The Florentine Catasto of 1427

As I continue to develop my podcast, I will be thinking about ways to align this blog with the podcast. Towards that end, this particular post relates to topics currently being discussed in the most recent episodes of the I Take History With My Coffee podcast. Beginning with Episode #18, I focus upon the history of Florence at the end of the 14th century through the 15th century. Not only do I examine the political situation in Florence at the time, but also take a look at the emergence of humanism as an intellectual movement, and its impact upon the cultural reawakening called the Italian Renaissance. All episodes of the podcast can be found at this link as well as on Apple Podcasts, Spotify, and other platforms.

In 1427, Florence undertook an exhaustive survey of its populace and their possessions. This remarkable effort set Florence apart, making it one of the very few states in Europe, alongside Venice, to systematically illuminate all its citizens, extending even to the youngest members of society.

The meticulous and diligent work of the clerks resulted in a comprehensive snapshot of Florentine society. The census encompasses both the humble and the influential, the impoverished peasants, and the proud patricians, all documented alongside their respective belongings, whether modest or opulent. The records showcase diverse voices: some bemoan the behavior of tenants or landlords, others boast of their commercial reputation, while others still lament the hardships of warfare, aging, or crop failures. Tuscany is unique in the European landscape of the fifteenth century. What truly sets the Catasto apart from other contemporary fiscal surveys is its vastness, diversity, and accuracy. It captures around 60,000 households and over 260,000 individuals. This monumental undertaking not only inventories movable and immovable assets but also assigns systematic evaluations to them. As a testament to the Florentine and Italian Renaissance, the Catasto retains uniform information on the region's wealth, economic activities, and demographic traits, all within the same registers.

During the 14th century, Florence transformed significantly, evolving from a medieval town into a thriving hub of trade, commerce, and cultural innovation. By 1427, Florence had solidified its position in the European economy. Industries like textiles, banking, and luxury goods drove its prosperity. Over time, Florence's public finances grew impressively, even amid challenges like plagues, wars, and financial crises. In the early 1300s, the city's annual income was about 780,000 pounds, demonstrating substantial financial resources despite adversities.

Florence's prosperity and financial growth were marked by shifts in taxation methods. In the 14th century, wealth transitioned from land ownership to liquid capital, resulting in indirect taxes known as gabelles. By 1338, these gabelles contributed three-quarters of government revenue while direct land taxes declined. Notably, the direct tax, the Estimo, was suspended in the city in 1315 due to negative associations with despotic regimes. In rural areas, the Estimo tax persisted but declined due to plague, oppression, and concentration of land ownership.

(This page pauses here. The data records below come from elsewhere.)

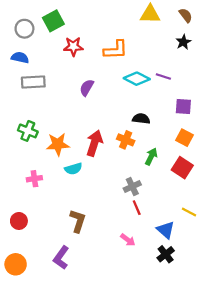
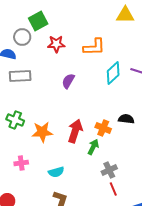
gray circle: (24, 29) -> (22, 37), moved
cyan diamond: (137, 79) -> (113, 73), turned -70
black semicircle: (141, 119) -> (126, 119), moved
green arrow: (151, 156) -> (93, 147), moved
cyan semicircle: (73, 169) -> (56, 172), moved

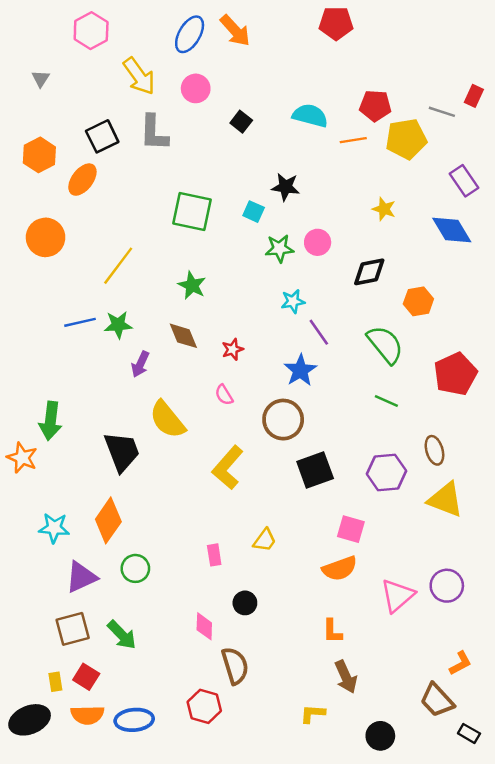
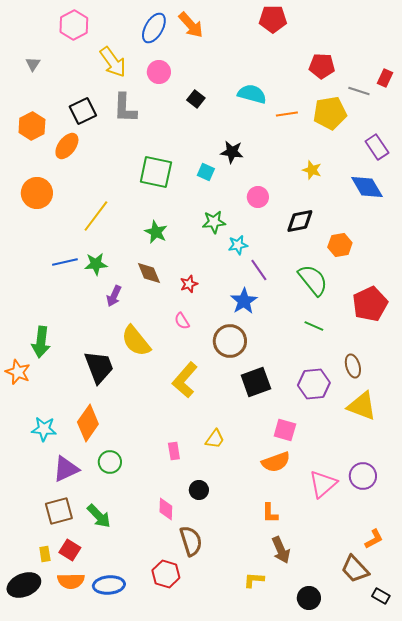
red pentagon: (375, 106) -> (322, 66), moved
green star: (279, 248) -> (214, 222), moved

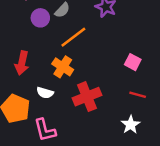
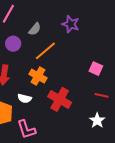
purple circle: (40, 18) -> (13, 44), moved
red cross: (87, 97) -> (60, 99), turned -35

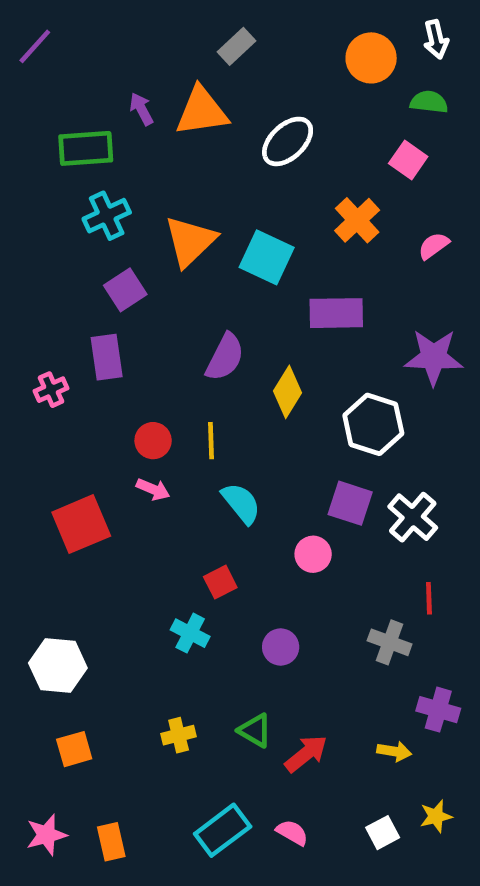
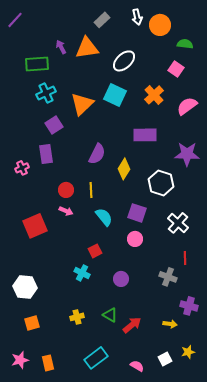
white arrow: (436, 39) -> (137, 17), moved
pink semicircle: (434, 246) -> (187, 106), size x1.5
cyan square: (267, 257) -> (115, 95), moved
purple square: (350, 503) -> (137, 213), moved
pink semicircle: (292, 833) -> (137, 366), moved

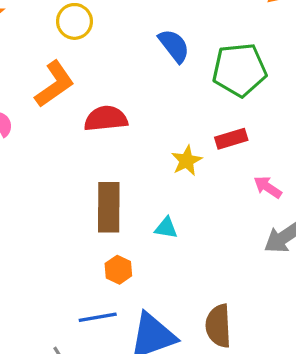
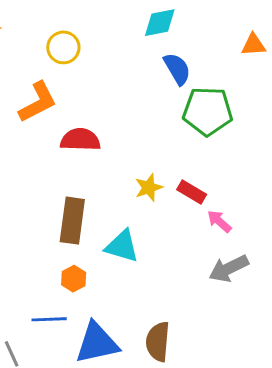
blue semicircle: (174, 46) -> (177, 69), moved
red rectangle: (231, 139) -> (192, 192), moved, turned 40
cyan triangle: (166, 228) -> (122, 246), size x1.6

Florence adopted a strategy of citizens lending money to the government to address wartime funding needs. This innovative approach helped acquire funds for war without harming commerce, a crucial element of Florence's prosperity. The affluent citizens of Florence were compared to "barns of money" by humanist Poggio Bracciolini, reflecting their role in providing financial resources for the government. This concept mirrored barns of wheat, which sustained the populace. Citizens lent money to the government through the Monte (“The Mountain”), the institution in charge of managing public debt.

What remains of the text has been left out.